In its broadest sense, ghetto refers to any economically depressed and politically disenfranchised neighborhood in an urban center. Most often, the word is used to refer to a section of a city where the city's population of an oppressed minority is made to reside.

Ghetto in In the Presence of Mine Enemies[]

Following the defeat of the United States in the Third World War, the ghettos of New York City were "cleaned up" by Einsatzkommandos.[1]

Ghetto in Southern Victory[]

Using a pre-Great War law requiring blacks in the Confederate States to carry passbooks, the Freedom Party required blacks to live in ghettos within most Confederate cities. In Augusta, Georgia, the ghetto is known as the Terry (short for "territory").
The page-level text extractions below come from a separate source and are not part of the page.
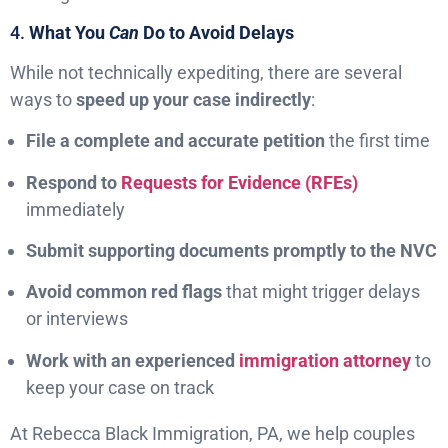
4.
What You
Can
Do to Avoid Delays
While not technically expediting, there are several
ways to
speed up your case indirectly
:
File a complete and accurate petition
the first time
Respond to
Requests for Evidence (RFEs)
immediately
Submit supporting documents promptly to the NVC
Avoid common red flags
that might trigger delays
or interviews
Work with an experienced
immigration attorney
to
keep your case on track
At Rebecca Black Immigration, PA, we help couples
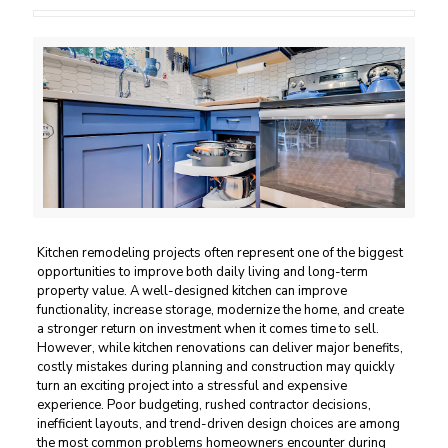
Kitchen remodeling projects often represent one of the biggest
opportunities to improve both daily living and long-term
property value. A well-designed kitchen can improve
functionality, increase storage, modernize the home, and create
a stronger return on investment when it comes time to sell.
However, while kitchen renovations can deliver major benefits,
costly mistakes during planning and construction may quickly
turn an exciting project into a stressful and expensive
experience. Poor budgeting, rushed contractor decisions,
inefficient layouts, and trend-driven design choices are among
the most common problems homeowners encounter during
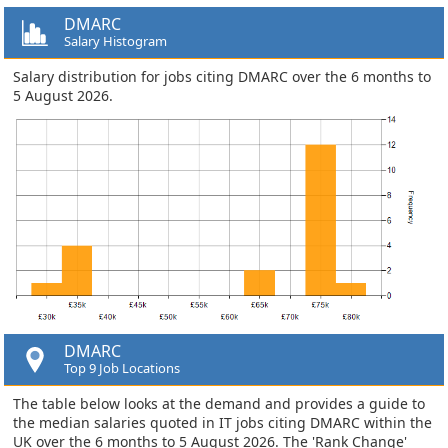
DMARC
Salary Histogram
Salary distribution for jobs citing DMARC over the 6 months to
5 August 2026.
DMARC
Top 9 Job Locations
The table below looks at the demand and provides a guide to
the median salaries quoted in IT jobs citing DMARC within the
UK over the 6 months to 5 August 2026. The 'Rank Change'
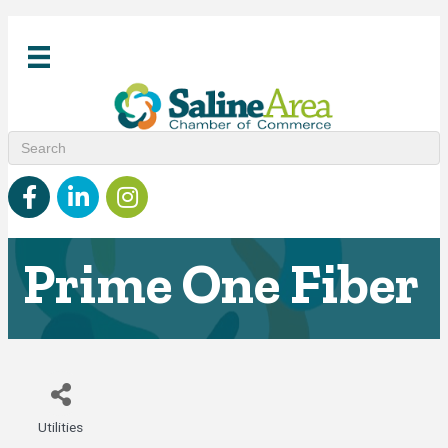
Facebook
linked in
Instagram
Prime One Fiber
Utilities
Categories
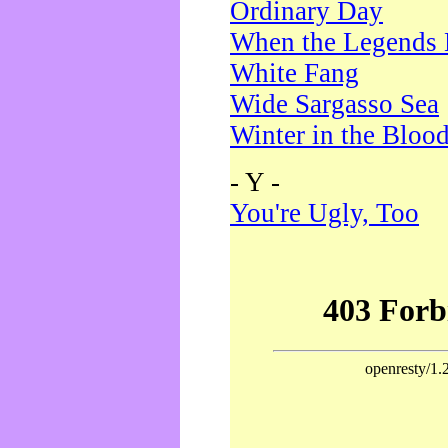
Ordinary Day
When the Legends 
White Fang
Wide Sargasso Sea
Winter in the Bloo
- Y -
You're Ugly, Too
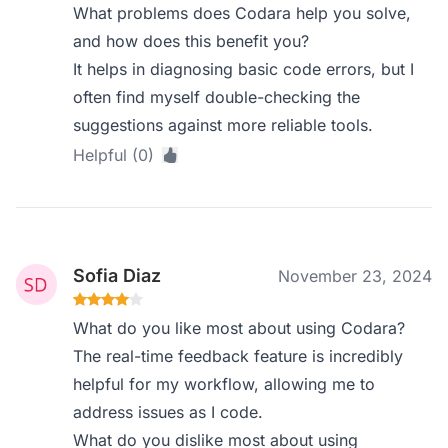
What problems does Codara help you solve,
and how does this benefit you?
It helps in diagnosing basic code errors, but I
often find myself double-checking the
suggestions against more reliable tools.
Helpful (0)
Sofia Diaz
November 23, 2024
What do you like most about using Codara?
The real-time feedback feature is incredibly
helpful for my workflow, allowing me to
address issues as I code.
What do you dislike most about using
Throughout the Featherston Administration, Confederate authorities encouraged Freedom Party Stalwarts to stage riots within black ghettos, and in 1942 they began relocating the residents of these ghettos to concentration camps such as Camp Determination.

Ghetto in Worldwar[]

In Poland, the Germans forced the Jews to live in ghettos, mainly so that they would be easier to capture and relocate to concentration camps. This process was discontinued when the Race's Conquest Fleet forced the Germans out of Poland.

Mordechai Anielewicz and Moishe Russie both originally came to prominence as leaders of the Jewish community in the Warsaw Ghetto. Mordechai Chaim Rumkowski was elder of the Lodz ghetto under first the Germans, then the Race.